J.K. Rowling’s world of witchcraft and wizardry isn't without its real-life influences. Although the characters in her Harry Potter series are all fictional, the author did draw upon a few key traits from some real-world personas to create some of those fan favourites.

Aunt Marge borrowed from her grandmother

Remember Aunt Marge, Uncle Vernon’s sister who insults Harry and his late parents until he loses control of his magic and blows her up bigger than Violet Beauregarde in Charlie and the Chocolate Factory? She, too, takes particular inspiration from Rowling's life: her grandmother Frieda who is described as having preferred “her dogs to human relatives,” much the way Aunt Marge seems to in her brief but memorable scenes in Harry Potter and the Prisoner of Azkaban.

Natalie McDonald was a real girl who made it onto the page

Little Natalie McDonald deserves a mention here. In Harry Potter and the Goblet of Fire, there's a throwaway line about how Nearly Headless Nick was delighted to hear that House Gryffindor's newest recruit was one “McDonald, Natalie,” and while that might not seem significant on its own, the backstory of this namedrop is very meaningful. Rowling's literary reps were approached by the family of a nine-year-old girl battling leukemia who a Harry Potter fan, and Rowling responded with a note. "Jo's email was beautiful." Little Natalie didn't live long enough to read the books, and Rowling would later include McDonald's name in her book as a bit of honor to the girl who believed in magic.
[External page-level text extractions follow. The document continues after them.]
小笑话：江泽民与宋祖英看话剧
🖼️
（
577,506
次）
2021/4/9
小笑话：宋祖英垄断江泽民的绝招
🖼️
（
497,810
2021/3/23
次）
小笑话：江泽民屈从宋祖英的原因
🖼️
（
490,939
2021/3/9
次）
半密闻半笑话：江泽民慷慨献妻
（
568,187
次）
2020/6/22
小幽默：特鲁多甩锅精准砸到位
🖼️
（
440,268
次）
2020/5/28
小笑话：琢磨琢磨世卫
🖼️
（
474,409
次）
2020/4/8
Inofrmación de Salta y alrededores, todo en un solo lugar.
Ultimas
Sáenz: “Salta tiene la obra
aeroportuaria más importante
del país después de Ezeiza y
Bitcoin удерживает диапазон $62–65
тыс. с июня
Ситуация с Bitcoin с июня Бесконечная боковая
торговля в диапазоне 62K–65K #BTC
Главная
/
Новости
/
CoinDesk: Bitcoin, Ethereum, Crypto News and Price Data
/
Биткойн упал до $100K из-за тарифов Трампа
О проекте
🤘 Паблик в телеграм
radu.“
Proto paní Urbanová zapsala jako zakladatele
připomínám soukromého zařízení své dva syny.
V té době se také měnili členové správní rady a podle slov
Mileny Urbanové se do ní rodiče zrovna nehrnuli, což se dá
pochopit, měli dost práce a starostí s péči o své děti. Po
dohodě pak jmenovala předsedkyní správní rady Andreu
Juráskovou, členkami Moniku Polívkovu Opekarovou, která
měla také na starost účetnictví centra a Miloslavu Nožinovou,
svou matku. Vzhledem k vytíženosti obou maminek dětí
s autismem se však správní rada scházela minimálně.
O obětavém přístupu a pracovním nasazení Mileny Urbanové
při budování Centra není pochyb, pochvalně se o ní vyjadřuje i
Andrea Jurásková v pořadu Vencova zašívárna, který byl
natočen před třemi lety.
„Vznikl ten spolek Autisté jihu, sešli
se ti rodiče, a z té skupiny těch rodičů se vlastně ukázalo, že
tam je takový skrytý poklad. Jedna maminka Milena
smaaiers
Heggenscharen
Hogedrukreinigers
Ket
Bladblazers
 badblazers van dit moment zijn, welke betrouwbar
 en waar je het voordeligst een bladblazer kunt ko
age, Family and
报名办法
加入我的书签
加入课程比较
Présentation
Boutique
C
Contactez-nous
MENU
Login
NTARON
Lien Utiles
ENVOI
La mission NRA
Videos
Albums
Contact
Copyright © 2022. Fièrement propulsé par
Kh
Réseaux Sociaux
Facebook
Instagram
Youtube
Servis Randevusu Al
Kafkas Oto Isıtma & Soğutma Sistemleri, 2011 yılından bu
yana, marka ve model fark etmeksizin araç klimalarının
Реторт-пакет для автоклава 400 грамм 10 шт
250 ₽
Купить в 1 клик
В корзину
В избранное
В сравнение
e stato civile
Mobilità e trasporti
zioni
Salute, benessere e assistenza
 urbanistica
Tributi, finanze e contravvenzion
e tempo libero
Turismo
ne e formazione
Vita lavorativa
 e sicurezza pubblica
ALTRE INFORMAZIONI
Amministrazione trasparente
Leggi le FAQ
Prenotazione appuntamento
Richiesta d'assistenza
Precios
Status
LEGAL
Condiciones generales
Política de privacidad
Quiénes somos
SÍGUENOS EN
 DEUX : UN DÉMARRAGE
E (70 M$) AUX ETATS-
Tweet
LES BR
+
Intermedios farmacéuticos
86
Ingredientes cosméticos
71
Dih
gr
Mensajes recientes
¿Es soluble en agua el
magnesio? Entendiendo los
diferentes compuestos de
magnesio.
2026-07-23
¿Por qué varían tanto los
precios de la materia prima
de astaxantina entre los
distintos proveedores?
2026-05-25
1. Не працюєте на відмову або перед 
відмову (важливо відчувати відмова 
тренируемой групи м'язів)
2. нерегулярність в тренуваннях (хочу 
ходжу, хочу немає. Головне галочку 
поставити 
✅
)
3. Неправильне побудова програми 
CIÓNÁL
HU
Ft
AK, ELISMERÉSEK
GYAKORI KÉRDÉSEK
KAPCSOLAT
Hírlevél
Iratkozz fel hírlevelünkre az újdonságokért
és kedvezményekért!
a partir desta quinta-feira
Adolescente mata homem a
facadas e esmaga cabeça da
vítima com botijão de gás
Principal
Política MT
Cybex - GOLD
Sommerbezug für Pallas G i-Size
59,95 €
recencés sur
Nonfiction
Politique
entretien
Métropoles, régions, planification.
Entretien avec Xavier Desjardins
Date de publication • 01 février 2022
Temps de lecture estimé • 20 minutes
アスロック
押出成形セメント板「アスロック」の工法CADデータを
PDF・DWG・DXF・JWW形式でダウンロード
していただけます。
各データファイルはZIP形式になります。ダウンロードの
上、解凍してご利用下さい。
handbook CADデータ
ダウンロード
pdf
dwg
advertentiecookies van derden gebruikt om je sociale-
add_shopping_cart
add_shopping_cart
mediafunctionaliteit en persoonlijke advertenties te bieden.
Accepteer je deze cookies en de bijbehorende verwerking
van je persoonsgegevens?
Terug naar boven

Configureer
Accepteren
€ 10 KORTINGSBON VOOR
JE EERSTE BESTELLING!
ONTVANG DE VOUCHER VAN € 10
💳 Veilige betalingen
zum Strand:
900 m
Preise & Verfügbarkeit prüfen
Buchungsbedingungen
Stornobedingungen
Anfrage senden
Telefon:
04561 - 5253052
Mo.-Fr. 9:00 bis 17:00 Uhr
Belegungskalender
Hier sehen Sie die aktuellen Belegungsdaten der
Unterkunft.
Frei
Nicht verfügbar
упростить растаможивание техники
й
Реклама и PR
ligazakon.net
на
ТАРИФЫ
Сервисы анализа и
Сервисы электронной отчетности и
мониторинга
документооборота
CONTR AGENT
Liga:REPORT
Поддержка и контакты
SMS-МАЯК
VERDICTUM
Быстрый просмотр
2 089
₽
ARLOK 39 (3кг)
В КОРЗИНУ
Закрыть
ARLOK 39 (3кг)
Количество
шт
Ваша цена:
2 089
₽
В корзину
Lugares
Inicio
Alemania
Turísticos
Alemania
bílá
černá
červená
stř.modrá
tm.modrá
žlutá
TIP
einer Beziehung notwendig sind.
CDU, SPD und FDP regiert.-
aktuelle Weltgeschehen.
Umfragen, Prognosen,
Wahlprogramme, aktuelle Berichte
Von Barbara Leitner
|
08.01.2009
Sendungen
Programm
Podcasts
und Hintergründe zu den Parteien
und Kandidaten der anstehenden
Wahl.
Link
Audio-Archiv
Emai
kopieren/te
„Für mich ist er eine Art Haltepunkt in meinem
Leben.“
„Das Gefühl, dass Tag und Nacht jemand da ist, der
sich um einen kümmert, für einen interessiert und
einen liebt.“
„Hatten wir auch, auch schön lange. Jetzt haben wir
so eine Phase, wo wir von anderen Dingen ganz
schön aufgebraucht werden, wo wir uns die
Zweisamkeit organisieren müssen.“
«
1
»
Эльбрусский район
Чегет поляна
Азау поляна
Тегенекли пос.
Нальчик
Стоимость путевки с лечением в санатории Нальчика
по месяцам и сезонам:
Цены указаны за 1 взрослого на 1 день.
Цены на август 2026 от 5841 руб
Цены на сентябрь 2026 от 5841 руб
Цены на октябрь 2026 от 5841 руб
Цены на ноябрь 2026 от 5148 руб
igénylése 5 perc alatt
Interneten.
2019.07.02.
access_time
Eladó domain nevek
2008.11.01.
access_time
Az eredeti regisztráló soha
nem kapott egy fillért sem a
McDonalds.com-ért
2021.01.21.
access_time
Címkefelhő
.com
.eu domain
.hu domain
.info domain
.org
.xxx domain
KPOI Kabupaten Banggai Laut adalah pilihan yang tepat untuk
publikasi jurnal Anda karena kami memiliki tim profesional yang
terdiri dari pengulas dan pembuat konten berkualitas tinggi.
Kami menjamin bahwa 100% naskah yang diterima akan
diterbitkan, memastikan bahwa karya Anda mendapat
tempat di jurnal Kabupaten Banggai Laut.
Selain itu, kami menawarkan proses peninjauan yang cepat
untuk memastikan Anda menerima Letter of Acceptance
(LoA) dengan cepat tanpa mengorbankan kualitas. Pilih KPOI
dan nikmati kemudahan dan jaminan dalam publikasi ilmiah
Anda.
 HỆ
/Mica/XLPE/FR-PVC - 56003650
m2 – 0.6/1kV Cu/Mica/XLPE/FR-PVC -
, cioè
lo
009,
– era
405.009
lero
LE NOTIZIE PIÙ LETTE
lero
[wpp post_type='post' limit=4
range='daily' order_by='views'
The dementors are drawn from her own past

Before she became an author, J.K. Rowling had more than her share of struggles. As she has recalled many times, including in her address to Harvard University graduates in 2008, she wrote the series from what she described to be “rock bottom,” a point in her life when she was a poor single mother with few prospects for success. Writing about the Boy Wizard's travails was her avenue of release. She suffered through deep depression during those times, and that experience with facing her own demons would later manifest in the dementors which were used to imprison exiles in the Harry Potter series. In a 2000 interview with The Times UK, she admitted, "It was entirely conscious. And entirely from my own experience. Depression is the most unpleasant thing I have ever experienced.”